* **Work to complete**: Your answer should be every line with the word "GoFundMe", copied from the data below.

.....

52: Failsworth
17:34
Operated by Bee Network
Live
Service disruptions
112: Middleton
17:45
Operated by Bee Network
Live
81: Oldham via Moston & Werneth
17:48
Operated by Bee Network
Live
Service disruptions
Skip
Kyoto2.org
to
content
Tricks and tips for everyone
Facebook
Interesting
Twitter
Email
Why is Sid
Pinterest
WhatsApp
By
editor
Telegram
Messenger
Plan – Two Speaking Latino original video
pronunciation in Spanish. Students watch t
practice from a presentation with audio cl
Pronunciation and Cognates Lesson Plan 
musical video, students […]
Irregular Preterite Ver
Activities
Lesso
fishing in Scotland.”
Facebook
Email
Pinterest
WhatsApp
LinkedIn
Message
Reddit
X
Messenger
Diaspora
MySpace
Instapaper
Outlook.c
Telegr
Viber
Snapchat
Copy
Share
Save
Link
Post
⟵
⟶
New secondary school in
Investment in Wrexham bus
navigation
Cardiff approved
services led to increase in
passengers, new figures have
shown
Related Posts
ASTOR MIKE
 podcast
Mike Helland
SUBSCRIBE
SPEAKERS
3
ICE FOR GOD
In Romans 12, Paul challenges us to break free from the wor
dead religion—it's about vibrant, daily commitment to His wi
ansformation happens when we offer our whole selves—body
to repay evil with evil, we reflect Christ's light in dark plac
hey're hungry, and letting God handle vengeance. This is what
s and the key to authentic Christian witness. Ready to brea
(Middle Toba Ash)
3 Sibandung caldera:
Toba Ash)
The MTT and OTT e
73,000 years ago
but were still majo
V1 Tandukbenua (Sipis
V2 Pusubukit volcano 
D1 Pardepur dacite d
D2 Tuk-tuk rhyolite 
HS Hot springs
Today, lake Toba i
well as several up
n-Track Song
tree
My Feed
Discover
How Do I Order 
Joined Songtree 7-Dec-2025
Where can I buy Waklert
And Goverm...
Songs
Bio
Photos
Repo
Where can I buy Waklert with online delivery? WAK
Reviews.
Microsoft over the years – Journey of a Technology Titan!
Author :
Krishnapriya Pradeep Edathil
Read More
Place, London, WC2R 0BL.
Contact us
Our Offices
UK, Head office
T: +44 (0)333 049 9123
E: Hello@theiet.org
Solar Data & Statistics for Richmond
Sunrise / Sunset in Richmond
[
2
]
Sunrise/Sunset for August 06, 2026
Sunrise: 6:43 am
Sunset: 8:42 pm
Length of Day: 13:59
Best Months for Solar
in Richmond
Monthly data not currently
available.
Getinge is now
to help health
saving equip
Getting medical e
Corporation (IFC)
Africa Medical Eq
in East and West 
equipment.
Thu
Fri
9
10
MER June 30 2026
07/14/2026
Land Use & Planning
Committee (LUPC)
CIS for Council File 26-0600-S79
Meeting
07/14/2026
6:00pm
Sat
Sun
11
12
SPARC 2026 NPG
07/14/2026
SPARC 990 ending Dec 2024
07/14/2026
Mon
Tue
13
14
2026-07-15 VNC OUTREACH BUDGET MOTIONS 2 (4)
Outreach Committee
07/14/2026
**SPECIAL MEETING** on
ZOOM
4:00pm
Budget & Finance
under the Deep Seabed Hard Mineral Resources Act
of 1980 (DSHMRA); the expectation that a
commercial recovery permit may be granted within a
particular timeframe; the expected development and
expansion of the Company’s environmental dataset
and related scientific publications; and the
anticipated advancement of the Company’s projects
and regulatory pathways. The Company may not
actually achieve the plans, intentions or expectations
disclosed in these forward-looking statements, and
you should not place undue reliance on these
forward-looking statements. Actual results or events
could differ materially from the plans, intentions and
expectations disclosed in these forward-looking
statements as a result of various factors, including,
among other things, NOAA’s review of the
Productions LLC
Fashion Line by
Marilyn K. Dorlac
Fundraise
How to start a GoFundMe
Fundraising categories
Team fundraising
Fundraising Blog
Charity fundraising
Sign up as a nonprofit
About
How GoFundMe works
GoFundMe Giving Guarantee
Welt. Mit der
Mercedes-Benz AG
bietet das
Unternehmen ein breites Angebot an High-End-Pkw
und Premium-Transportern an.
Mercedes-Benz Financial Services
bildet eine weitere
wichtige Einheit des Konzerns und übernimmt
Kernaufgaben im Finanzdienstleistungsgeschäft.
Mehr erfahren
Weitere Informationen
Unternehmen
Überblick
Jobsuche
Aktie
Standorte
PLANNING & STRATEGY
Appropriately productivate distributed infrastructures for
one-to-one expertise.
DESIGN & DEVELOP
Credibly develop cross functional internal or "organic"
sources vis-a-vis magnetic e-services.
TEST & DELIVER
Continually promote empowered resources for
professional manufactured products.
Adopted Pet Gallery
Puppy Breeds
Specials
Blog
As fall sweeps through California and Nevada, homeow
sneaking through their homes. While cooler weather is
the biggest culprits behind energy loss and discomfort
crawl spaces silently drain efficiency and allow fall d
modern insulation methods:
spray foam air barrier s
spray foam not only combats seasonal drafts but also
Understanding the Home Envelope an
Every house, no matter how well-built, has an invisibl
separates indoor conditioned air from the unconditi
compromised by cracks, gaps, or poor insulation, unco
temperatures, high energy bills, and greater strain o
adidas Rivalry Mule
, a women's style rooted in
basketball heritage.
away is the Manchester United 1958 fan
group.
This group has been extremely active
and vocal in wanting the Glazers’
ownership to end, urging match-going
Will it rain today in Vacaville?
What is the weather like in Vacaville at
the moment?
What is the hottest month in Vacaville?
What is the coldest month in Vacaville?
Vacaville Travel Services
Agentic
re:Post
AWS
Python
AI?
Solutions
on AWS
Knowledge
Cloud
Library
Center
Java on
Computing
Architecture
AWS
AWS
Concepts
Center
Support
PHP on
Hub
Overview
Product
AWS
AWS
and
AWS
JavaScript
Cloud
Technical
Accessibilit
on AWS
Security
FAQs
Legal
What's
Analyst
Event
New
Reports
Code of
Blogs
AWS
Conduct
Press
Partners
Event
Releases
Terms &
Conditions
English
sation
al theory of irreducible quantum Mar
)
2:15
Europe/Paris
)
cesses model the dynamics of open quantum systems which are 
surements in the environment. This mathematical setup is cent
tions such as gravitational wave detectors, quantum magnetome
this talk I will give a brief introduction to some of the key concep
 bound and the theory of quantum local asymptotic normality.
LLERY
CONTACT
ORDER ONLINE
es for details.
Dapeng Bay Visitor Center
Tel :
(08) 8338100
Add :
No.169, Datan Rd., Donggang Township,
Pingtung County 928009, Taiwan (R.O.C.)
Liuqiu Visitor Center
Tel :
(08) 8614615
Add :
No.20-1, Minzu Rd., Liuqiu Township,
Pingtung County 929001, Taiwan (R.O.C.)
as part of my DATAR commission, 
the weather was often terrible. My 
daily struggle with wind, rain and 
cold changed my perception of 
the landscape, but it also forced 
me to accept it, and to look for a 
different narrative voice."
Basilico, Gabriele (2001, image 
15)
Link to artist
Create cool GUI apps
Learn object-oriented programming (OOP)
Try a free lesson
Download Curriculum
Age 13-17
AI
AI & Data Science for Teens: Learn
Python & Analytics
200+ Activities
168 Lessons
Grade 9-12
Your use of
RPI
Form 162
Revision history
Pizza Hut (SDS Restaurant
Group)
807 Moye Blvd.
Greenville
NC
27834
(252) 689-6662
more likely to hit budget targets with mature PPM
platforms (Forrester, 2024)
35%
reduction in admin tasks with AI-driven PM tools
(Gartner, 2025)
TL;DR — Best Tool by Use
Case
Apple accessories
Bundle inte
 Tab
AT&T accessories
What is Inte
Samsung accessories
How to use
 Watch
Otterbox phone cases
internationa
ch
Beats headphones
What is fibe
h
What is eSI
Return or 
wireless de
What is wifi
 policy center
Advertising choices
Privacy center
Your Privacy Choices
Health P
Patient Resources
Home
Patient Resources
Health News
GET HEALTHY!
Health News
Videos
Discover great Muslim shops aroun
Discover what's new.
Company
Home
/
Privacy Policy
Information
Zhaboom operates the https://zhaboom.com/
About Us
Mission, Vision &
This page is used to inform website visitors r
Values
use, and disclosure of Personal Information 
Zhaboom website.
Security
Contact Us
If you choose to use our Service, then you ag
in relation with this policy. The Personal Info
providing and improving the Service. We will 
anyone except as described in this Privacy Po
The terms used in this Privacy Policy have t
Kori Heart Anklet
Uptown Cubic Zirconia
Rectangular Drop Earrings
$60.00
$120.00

.....

* **Solution below**:
How to start a GoFundMe
How GoFundMe works
GoFundMe Giving Guarantee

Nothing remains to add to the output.